In a blockbuster report that will severely increase your paranoia around digital devices, Moscow-based Kaspersky Lab revealed Monday how a group of NSA-affiliated hackers it calls the "Equation Group" have managed to infect thousands of computers around the world with malware and spyware.
These hackers are no amateurs; the cyberweapons they developed are some of the most capable ones ever seen. As the New York Times notes, the malware is particularly impressive in that it embeds itself in the firmware of a computer, meaning that an infected device cannot be treated; it has to be thrown out. Ars Technica described the work by the Equation Group as "superhuman technical feats" that reveal the group's "extraordinary skill, painstaking work, and unlimited resources."
What's interesting then is how these superhackers—who may have been spreading this malware undetected for 14 years—got busted. It involved, in part, ignoring those annoying emails from GoDaddy to re-up their domain registrations.
The Kaspersky Lab, which sells security software, first noticed the unfamiliar malware on a computer in the Middle East that it calls the "Magnet of Threats," because it gets infected with every high-level virus that the world's "cyber-warriors" come up with. After the researchers started gathering similar malware its products detected "in the wild," they looked at how the malware was communicating with those who had created it through "command and control domains." According to the Kaspersky report, the group "uses a vast [command & control] infrastructure that includes more than 300 domains and more than 100 servers… hosted in multiple countries."
As with normal people, when state-sponsored hackers want to create a domain, they have to register a website and pay to rent it for as long as they want to use it. According to Kaspersky Lab, the Equation Group registered all its domains through "Domains by Proxy," an Arizona-based, GoDaddy-owned company that will register for a website on your behalf to protect your privacy.

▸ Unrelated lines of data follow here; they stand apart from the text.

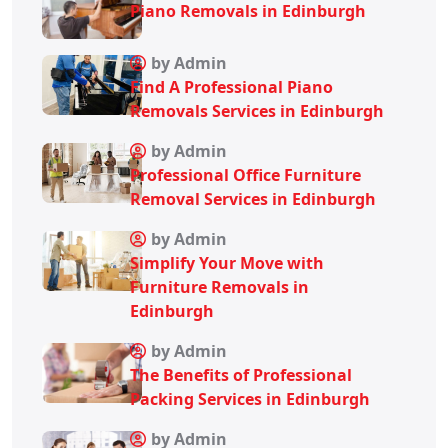
Piano Removals in Edinburgh
by Admin
Find A Professional Piano
Removals Services in Edinburgh
by Admin
Professional Office Furniture
Removal Services in Edinburgh
by Admin
Simplify Your Move with
Furniture Removals in
Edinburgh
by Admin
The Benefits of Professional
Packing Services in Edinburgh
by Admin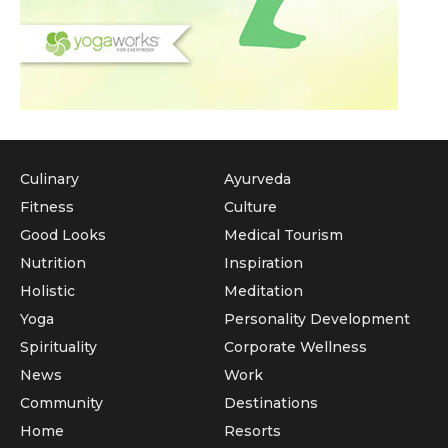
Culinary
Ayurveda
Fitness
Culture
Good Looks
Medical Tourism
Nutrition
Inspiration
Holistic
Meditation
Yoga
Personality Development
Spirituality
Corporate Wellness
News
Work
Community
Destinations
Home
Resorts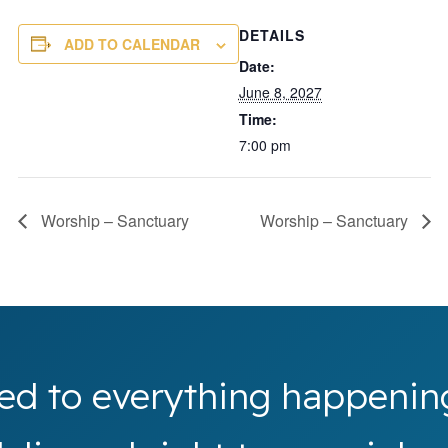
DETAILS
ADD TO CALENDAR
Date:
June 8, 2027
Time:
7:00 pm
Worship – Sanctuary
Worship – Sanctuary
ed to everything happenin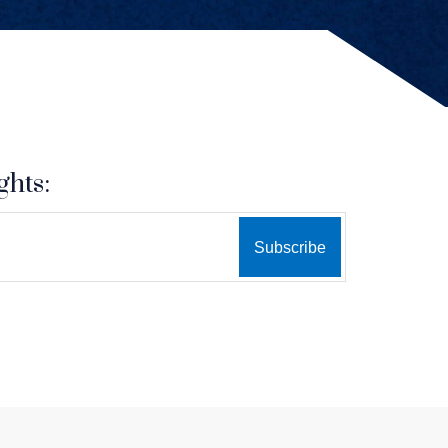
ghts: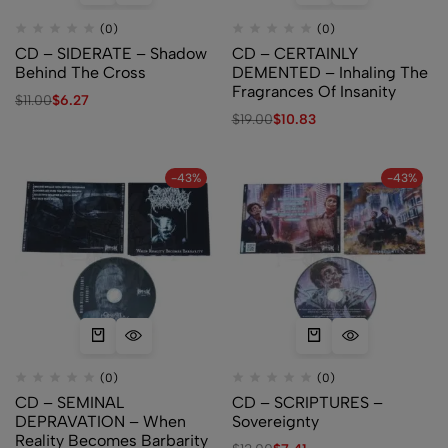
(0)
(0)
CD – SIDERATE – Shadow
CD – CERTAINLY
Behind The Cross
DEMENTED – Inhaling The
Fragrances Of Insanity
$
11.00
$
6.27
$
19.00
$
10.83
-43%
-43%
(0)
(0)
CD – SEMINAL
CD – SCRIPTURES –
DEPRAVATION – When
Sovereignty
Reality Becomes Barbarity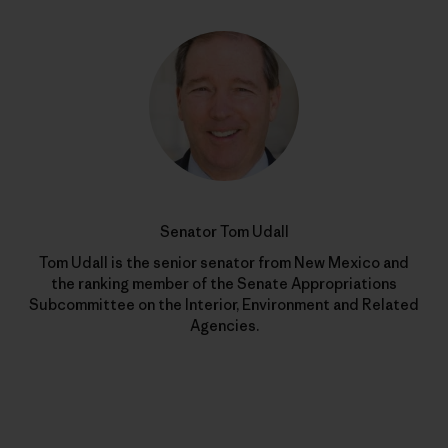
Senator Tom Udall
Tom Udall is the senior senator from New Mexico and
the ranking member of the Senate Appropriations
Subcommittee on the Interior, Environment and Related
Agencies.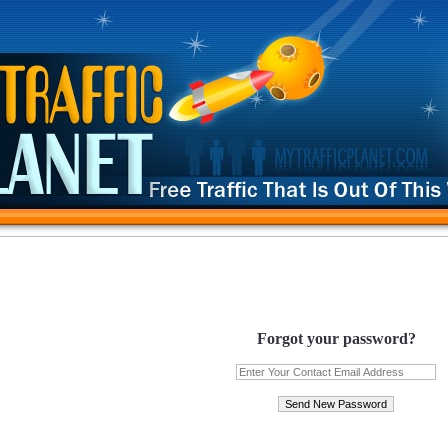
Forgot your password?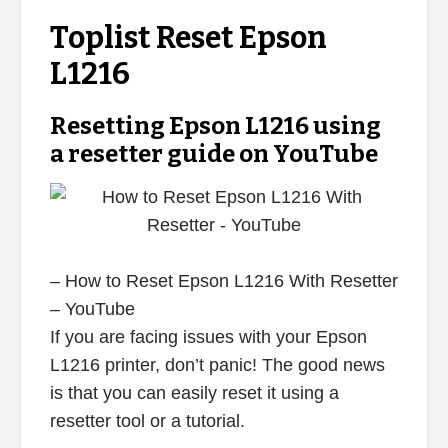
Toplist Reset Epson
L1216
Resetting Epson L1216 using
a resetter guide on YouTube
– How to Reset Epson L1216 With Resetter
– YouTube
If you are facing issues with your Epson
L1216 printer, don’t panic! The good news
is that you can easily reset it using a
resetter tool or a tutorial.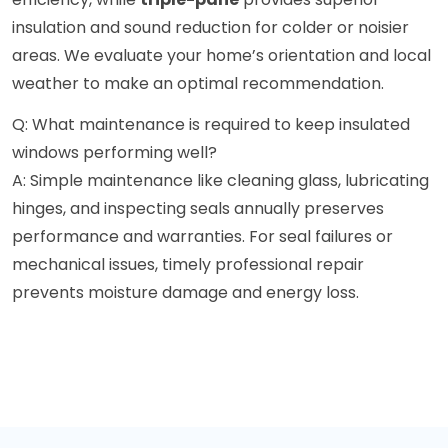
insulation and sound reduction for colder or noisier
areas. We evaluate your home’s orientation and local
weather to make an optimal recommendation.
Q: What maintenance is required to keep insulated
windows performing well?
A: Simple maintenance like cleaning glass, lubricating
hinges, and inspecting seals annually preserves
performance and warranties. For seal failures or
mechanical issues, timely professional repair
prevents moisture damage and energy loss.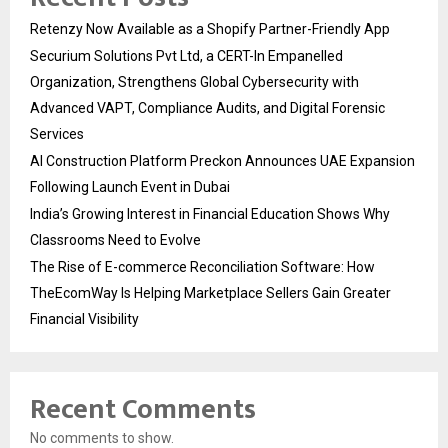
Retenzy Now Available as a Shopify Partner-Friendly App
Securium Solutions Pvt Ltd, a CERT-In Empanelled
Organization, Strengthens Global Cybersecurity with
Advanced VAPT, Compliance Audits, and Digital Forensic
Services
AI Construction Platform Preckon Announces UAE Expansion
Following Launch Event in Dubai
India’s Growing Interest in Financial Education Shows Why
Classrooms Need to Evolve
The Rise of E-commerce Reconciliation Software: How
TheEcomWay Is Helping Marketplace Sellers Gain Greater
Financial Visibility
Recent Comments
No comments to show.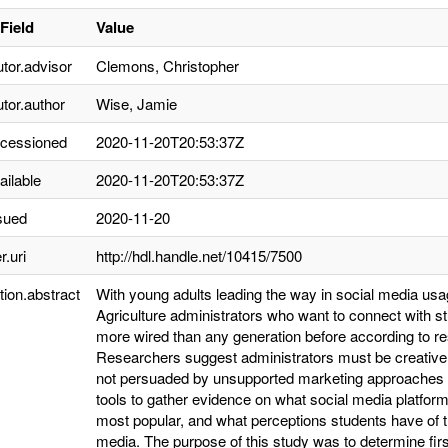
Field
Value
utor.advisor
Clemons, Christopher
utor.author
Wise, Jamie
ccessioned
2020-11-20T20:53:37Z
ailable
2020-11-20T20:53:37Z
sued
2020-11-20
r.uri
http://hdl.handle.net/10415/7500
tion.abstract
With young adults leading the way in social media usa
Agriculture administrators who want to connect with st
more wired than any generation before according to 
Researchers suggest administrators must be creative t
not persuaded by unsupported marketing approaches (
tools to gather evidence on what social media platfor
most popular, and what perceptions students have of th
media. The purpose of this study was to determine firs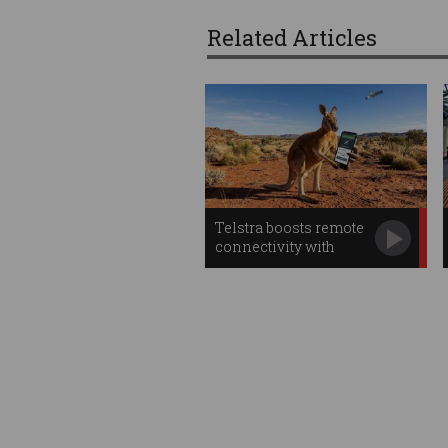
Related Articles
Telstra boosts remote
connectivity with
Starlink apps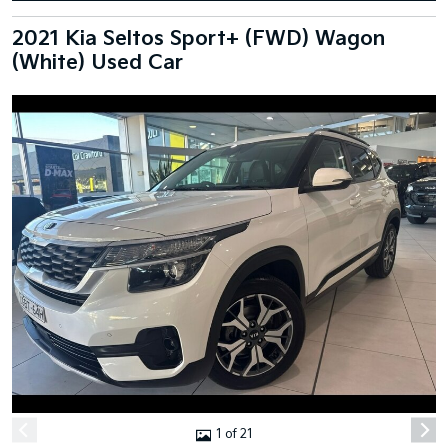
2021 Kia Seltos Sport+ (FWD) Wagon
(White) Used Car
1 of 21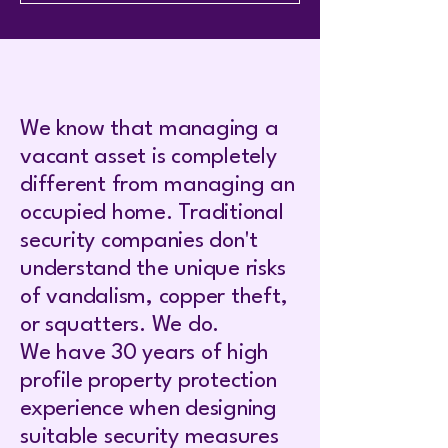
We know that managing a
vacant asset is completely
different from managing an
occupied home. Traditional
security companies don't
understand the unique risks
of vandalism, copper theft,
or squatters. We do.
We have 30 years of high
profile property protection
experience when designing
suitable security measures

When Kaspersky Labs looked at the hundreds of websites that Equation Group had used, it discovered that the group had let "a couple dozen" domains lapse. (Whoops.) The researchers bought those domains—sites like successful-marketing-now.com and myhousetechnews.com and 247adbiz.net—and made them into "sinkholes," so that malware attempting to communicate with them would instead communicate with Kaspersky Lab's own servers. This would reveal devices that were infected, and what the malware was trying to do.
"The domains expired and became available to anyone," Vitaly Kamluk, Kaspersky Labs' chief malware analyst, said in a phone interview. "Surprisingly, some of the older malware—Fanny, for example, which dated back to 2008—was still connecting to the domain. We got more than 12,000 hits from malware still active in 2015."
Kamluk said it was unclear why the Equation Group abandoned its old domains. "Maybe they didn’t go through the proper shutdown and clean-up procedures," he said. "Usually, professional threat actors don’t operate this way. It was a lucky exception for us. Usually, they clean up all the affected machines or move them all to a different domain."
Such is the risk inherent in a web in which domains are rented, and not bought outright. (Tim Berners-Lee, inventor of the Internet, told Fusion in an interview early this year that he thinks website rental is a bad system.) Kamluk said that letting the website registrations expire was not the group's most critical mistake, as it mostly just revealed what kind of users the group had targeted with malware. He said the more embarrassing mistake was when the group left signatures in the malware that revealed code names—some of which matched operations described in the NSA documents leaked by Edward Snowden—and in one case, the username of one of the hackers, "RMGREE5."
Still, it's a good lesson: renew your domain names, kids. Learn from the failures of the best in the cyber biz.